TAMPA, Fla. - E-cigarette maker Juul will pay $438.5 million to settle an investigation into whether it fueled teenage vaping. The company still faces hundreds of other lawsuits, including from teens who claim they were addicted to the product.
A two-year investigation into Juul found the e-cigarette company deliberately marketed its products to young people. FDA studies showed Juul was one of the most popular nicotine products used by kids and teens.
"I started off with like hits every once in a while, but then I always had it in my hand," said Walker McKnight, who said vaping destroyed his health.
At 19 years old, McKnight needed double lung and kidney transplants after developing a serious respiratory injury.
"If you could just get a glimpse of what some people have to go through, just from what this has caused, I don’t think anyone would vape," he said.
Dr. Jasmine Reese, the director of the Adolescent and Young Adult Specialty Clinic at Johns Hopkins All Children’s Hospital, said vaping is a big problem with teens.
"They will often report that it is difficult for them to stop vaping, because they feel very addicted to it," she said.
Besides being highly addictive, Reese said vape products can be harmful, affecting brain development and causing respiratory issues. E-cigarettes are usually small and easy to hide, and flavors like mango, fruit and mint are popular among youths.

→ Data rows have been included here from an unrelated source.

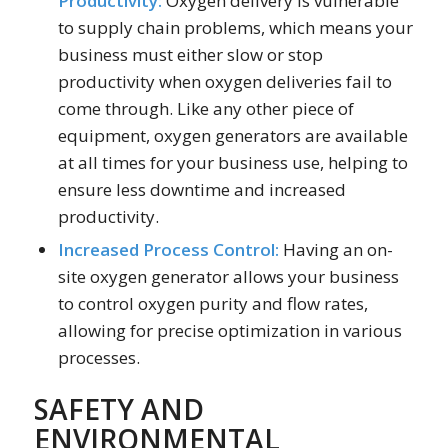
Productivity:
Oxygen delivery is vulnerable
to supply chain problems, which means your
business must either slow or stop
productivity when oxygen deliveries fail to
come through. Like any other piece of
equipment, oxygen generators are available
at all times for your business use, helping to
ensure less downtime and increased
productivity.
Increased Process Control:
Having an on-
site oxygen generator allows your business
to control oxygen purity and flow rates,
allowing for precise optimization in various
processes.
SAFETY AND
ENVIRONMENTAL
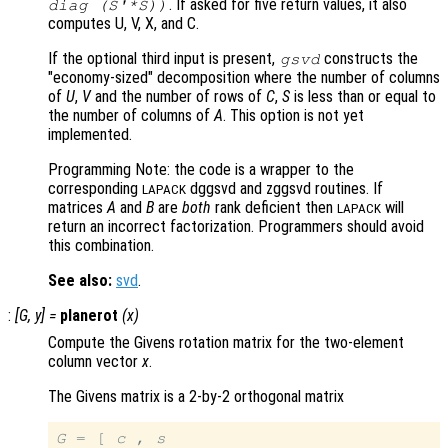
. If asked for five return values, it also
diag (S'*S))
computes U, V, X, and C.
If the optional third input is present,
constructs the
gsvd
"economy-sized" decomposition where the number of columns
of
U
,
V
and the number of rows of
C
,
S
is less than or equal to
the number of columns of
A
. This option is not yet
implemented.
Programming Note: the code is a wrapper to the
corresponding
dggsvd and zggsvd routines. If
LAPACK
matrices
A
and
B
are
both
rank deficient then
will
LAPACK
return an incorrect factorization. Programmers should avoid
this combination.
See also:
svd
.
:
[
G
,
y
] =
planerot
(
x
)
Compute the Givens rotation matrix for the two-element
column vector
x
.
The Givens matrix is a 2-by-2 orthogonal matrix
G
 = [ 
c
 , 
s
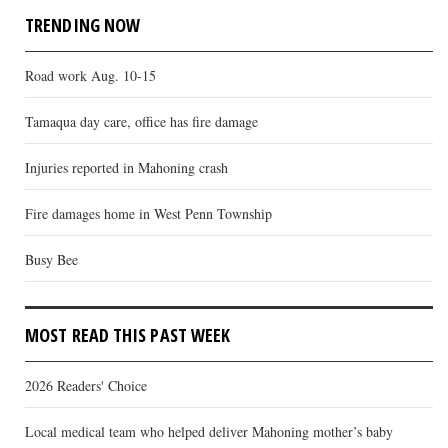
TRENDING NOW
Road work Aug. 10-15
Tamaqua day care, office has fire damage
Injuries reported in Mahoning crash
Fire damages home in West Penn Township
Busy Bee
MOST READ THIS PAST WEEK
2026 Readers' Choice
Local medical team who helped deliver Mahoning mother’s baby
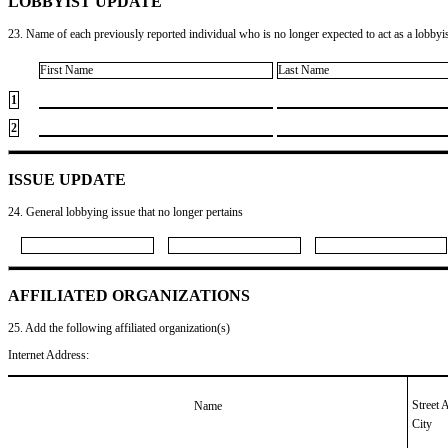
LOBBYIST UPDATE
23. Name of each previously reported individual who is no longer expected to act as a lobbyist
First Name
Last Name
1
2
ISSUE UPDATE
24. General lobbying issue that no longer pertains
AFFILIATED ORGANIZATIONS
25. Add the following affiliated organization(s)
Internet Address:
Street 
Name
City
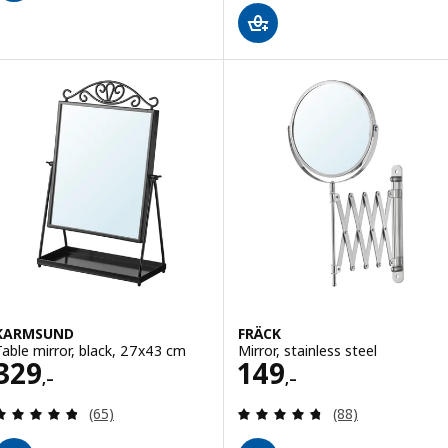
KARMSUND
FRÄCK
Table mirror, black, 27x43 cm
Mirror, stainless steel
Price 329,–
Price 149,–
329
149
,–
,–
Review: 4.8 out of 5 stars. Total reviews:
Review: 4.7 out o
(65)
(88)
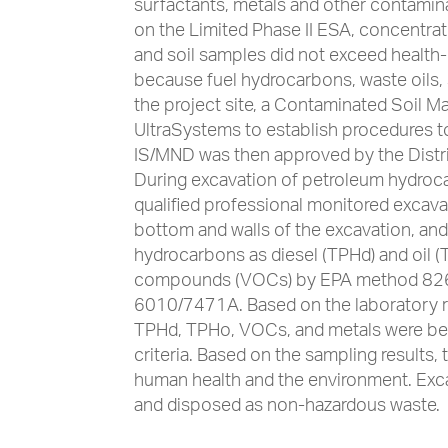
surfactants, metals and other contamina
on the Limited Phase II ESA, concentra
and soil samples did not exceed health
because fuel hydrocarbons, waste oils, 
the project site, a Contaminated Soil
UltraSystems to establish procedures 
IS/MND was then approved by the Distric
During excavation of petroleum hydro
qualified professional monitored excava
bottom and walls of the excavation, an
hydrocarbons as diesel (TPHd) and oil 
compounds (VOCs) by EPA method 8260
6010/7471A. Based on the laboratory res
TPHd, TPHo, VOCs, and metals were be
criteria. Based on the sampling results,
human health and the environment. Exc
and disposed as non-hazardous waste.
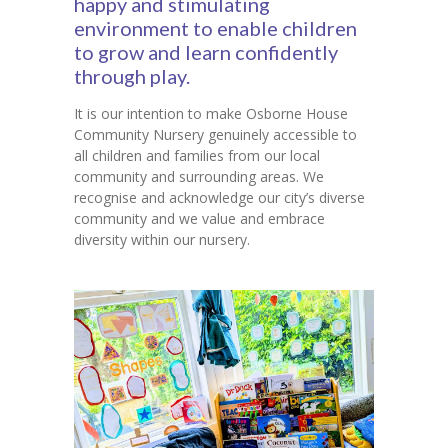
happy and stimulating
environment to enable children
Contact Us
to grow and learn confidently
through play.
It is our intention to make Osborne House
Community Nursery genuinely accessible to
all children and families from our local
community and surrounding areas. We
recognise and acknowledge our city’s diverse
community and we value and embrace
diversity within our nursery.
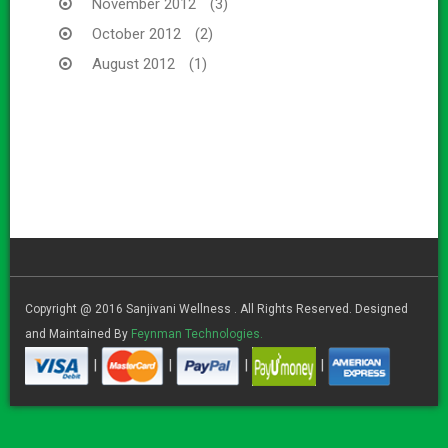
November 2012
(3)
October 2012
(2)
August 2012
(1)
Copyright @ 2016 Sanjivani Wellness . All Rights Reserved. Designed
and Maintained By
Feynman Technologies.
|
|
|
|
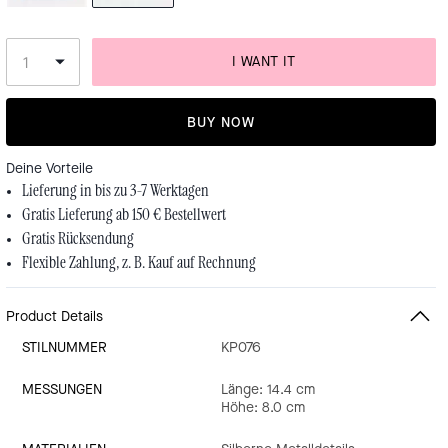
I WANT IT
BUY NOW
Deine Vorteile
Lieferung in bis zu 3-7 Werktagen
Gratis Lieferung ab 150 € Bestellwert
Gratis Rücksendung
Flexible Zahlung, z. B. Kauf auf Rechnung
Product Details
STILNUMMER
KP076
MESSUNGEN
Länge: 14.4 cm
Höhe: 8.0 cm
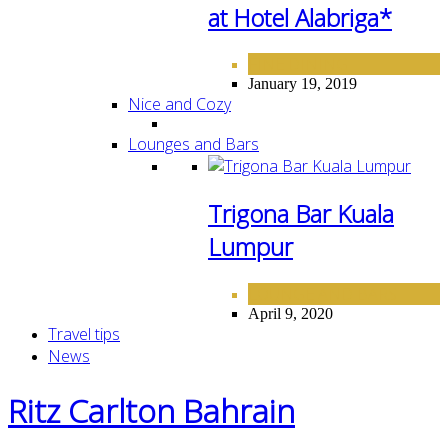
at Hotel Alabriga*
FINE DINING
January 19, 2019
Nice and Cozy
Lounges and Bars
Trigona Bar Kuala
Lumpur
LOUNGE AND BARS
April 9, 2020
Travel tips
News
Ritz Carlton Bahrain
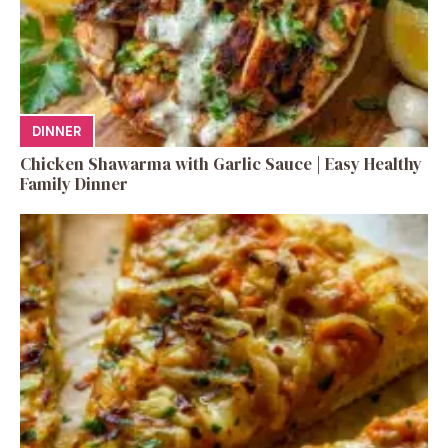
DINNER
Chicken Shawarma with Garlic Sauce | Easy Healthy
Family Dinner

"Sometimes it's kind of the cool factor," Reese said. "If your friends are doing it, perhaps you want to experiment with it to be part of that crowd. But a lot of times it really is to sort of mask the mood effects or to really treat their own anxiety or feelings of depression."
She said it is important to understand why teens are vaping, and focus on empowering them to make healthy decisions for themselves.
"I really want to encourage parents to ask their teens about vaping, educate their teens about vaping, let it be an open dialog and a conversation," she said.
On Tuesday, the Polk County School Board voted to sue Juul. The school district now joins Hillsborough and Pinellas counties in a national class action lawsuit.